Work instruction — Present each line of the entries below that holds the word "Профи".

Data —
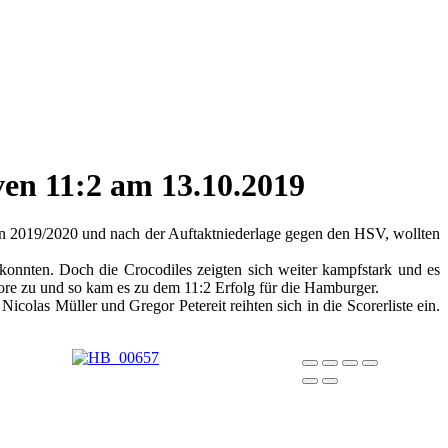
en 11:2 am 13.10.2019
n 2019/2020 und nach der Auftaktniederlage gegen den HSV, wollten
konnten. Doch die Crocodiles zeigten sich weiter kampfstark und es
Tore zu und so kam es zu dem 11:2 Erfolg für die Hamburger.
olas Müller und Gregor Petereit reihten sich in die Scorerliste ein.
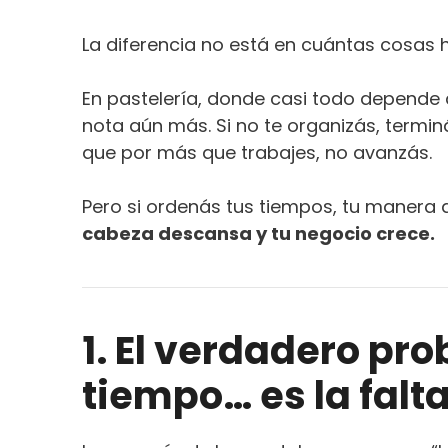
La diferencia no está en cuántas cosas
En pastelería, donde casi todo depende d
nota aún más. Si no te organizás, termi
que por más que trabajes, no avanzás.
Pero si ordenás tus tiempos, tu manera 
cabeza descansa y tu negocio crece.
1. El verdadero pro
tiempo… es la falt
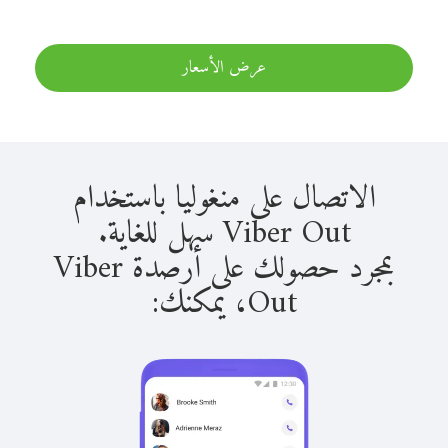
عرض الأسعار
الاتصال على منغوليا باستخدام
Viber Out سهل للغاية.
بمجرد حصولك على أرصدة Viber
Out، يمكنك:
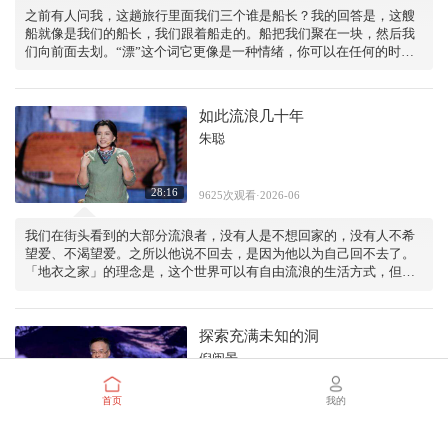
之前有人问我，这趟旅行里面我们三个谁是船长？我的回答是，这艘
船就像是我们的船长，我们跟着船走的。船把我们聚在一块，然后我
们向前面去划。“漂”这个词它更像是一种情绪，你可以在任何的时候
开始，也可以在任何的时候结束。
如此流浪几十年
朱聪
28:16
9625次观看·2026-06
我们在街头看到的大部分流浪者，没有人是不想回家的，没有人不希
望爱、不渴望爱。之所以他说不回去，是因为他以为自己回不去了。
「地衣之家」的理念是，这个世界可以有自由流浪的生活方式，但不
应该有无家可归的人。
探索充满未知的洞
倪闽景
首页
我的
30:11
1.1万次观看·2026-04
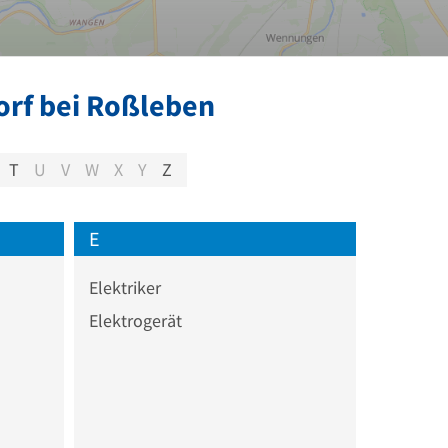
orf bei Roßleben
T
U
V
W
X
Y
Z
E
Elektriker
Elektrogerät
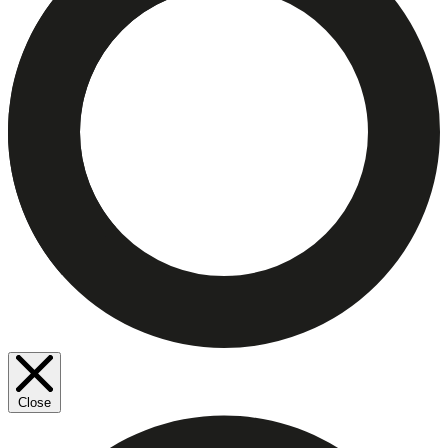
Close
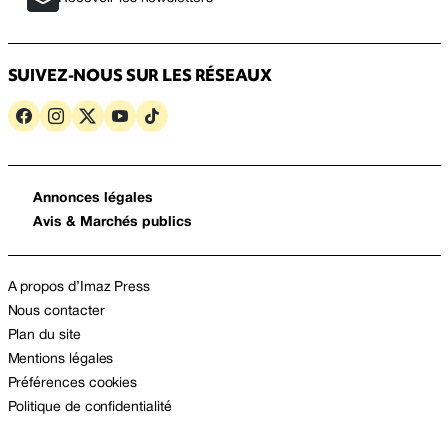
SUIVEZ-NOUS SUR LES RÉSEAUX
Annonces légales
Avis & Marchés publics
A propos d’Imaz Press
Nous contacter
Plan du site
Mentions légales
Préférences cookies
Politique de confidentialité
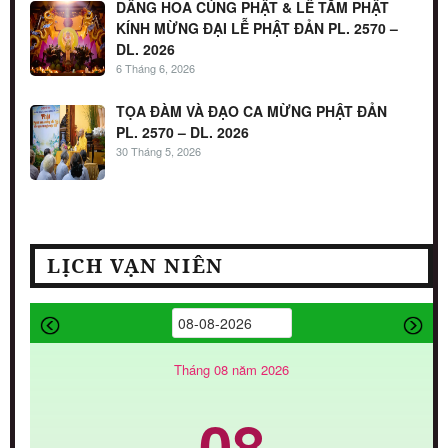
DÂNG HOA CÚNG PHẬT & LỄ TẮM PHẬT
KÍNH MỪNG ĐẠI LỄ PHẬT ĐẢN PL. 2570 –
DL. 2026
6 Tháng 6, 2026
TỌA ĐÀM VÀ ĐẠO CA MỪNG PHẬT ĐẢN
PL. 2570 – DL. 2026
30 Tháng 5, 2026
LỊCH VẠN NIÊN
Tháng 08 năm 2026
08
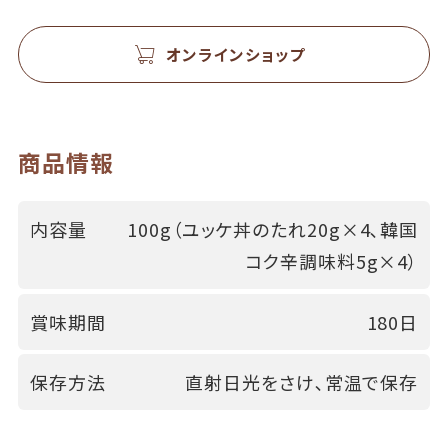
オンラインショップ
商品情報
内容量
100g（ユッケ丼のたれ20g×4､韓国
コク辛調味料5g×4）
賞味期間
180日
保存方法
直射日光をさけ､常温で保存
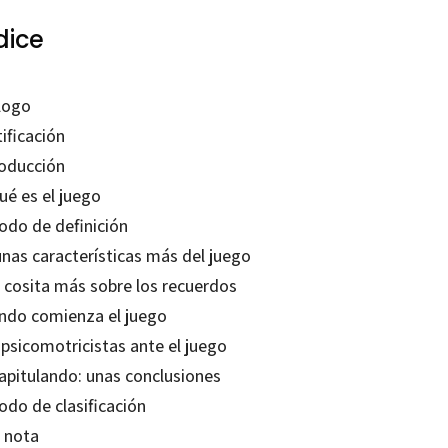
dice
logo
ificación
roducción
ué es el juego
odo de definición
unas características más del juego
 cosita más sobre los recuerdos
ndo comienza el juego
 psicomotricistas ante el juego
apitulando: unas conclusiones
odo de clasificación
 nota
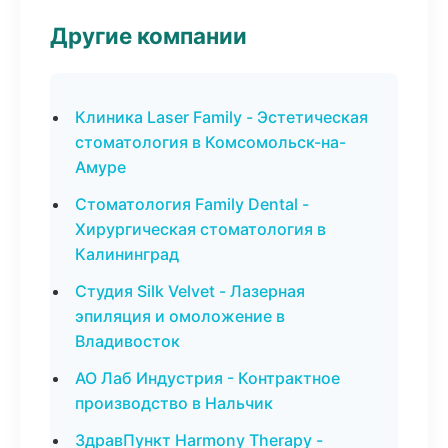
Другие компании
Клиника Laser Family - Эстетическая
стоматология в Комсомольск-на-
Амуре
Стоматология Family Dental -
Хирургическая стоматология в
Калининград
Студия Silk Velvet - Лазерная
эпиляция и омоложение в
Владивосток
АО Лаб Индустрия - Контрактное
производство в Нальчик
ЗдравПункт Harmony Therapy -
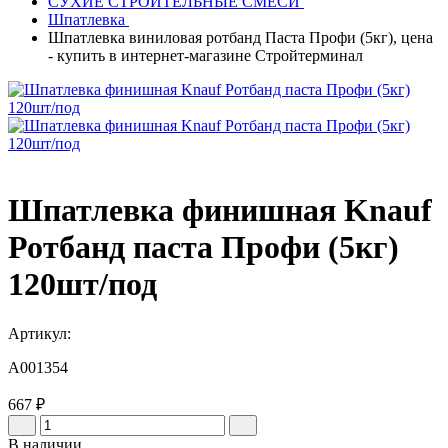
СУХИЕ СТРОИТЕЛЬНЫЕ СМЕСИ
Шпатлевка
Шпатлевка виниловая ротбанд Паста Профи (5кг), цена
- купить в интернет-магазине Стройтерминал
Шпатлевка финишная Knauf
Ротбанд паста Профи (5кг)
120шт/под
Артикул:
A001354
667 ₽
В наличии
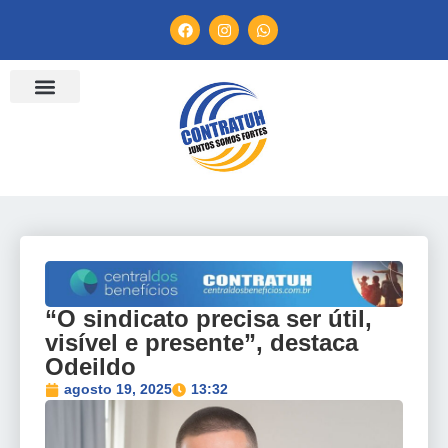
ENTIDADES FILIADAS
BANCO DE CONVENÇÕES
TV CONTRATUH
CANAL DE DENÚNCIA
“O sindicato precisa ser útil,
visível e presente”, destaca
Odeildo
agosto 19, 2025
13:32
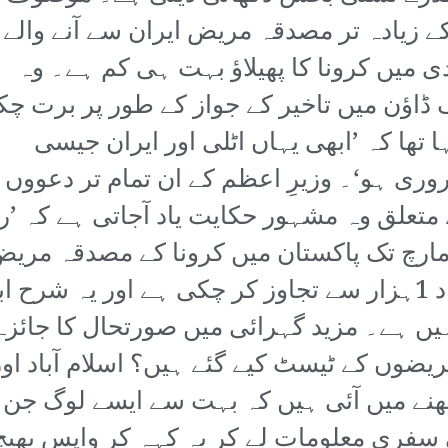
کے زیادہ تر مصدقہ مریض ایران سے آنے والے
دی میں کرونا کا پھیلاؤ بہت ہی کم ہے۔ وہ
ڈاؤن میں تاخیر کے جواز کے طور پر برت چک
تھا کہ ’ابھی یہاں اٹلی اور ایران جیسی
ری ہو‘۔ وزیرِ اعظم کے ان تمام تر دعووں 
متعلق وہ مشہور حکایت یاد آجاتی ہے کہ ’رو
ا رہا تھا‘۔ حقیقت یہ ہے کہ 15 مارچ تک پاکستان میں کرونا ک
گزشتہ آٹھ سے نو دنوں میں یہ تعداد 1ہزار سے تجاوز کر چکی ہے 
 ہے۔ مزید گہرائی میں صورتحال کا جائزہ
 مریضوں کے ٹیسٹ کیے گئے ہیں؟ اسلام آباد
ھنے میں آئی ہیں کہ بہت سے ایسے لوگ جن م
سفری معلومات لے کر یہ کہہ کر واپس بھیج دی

Solution —
Шпатлевка виниловая ротбанд Паста Профи (5кг), цена
Ротбанд паста Профи (5кг)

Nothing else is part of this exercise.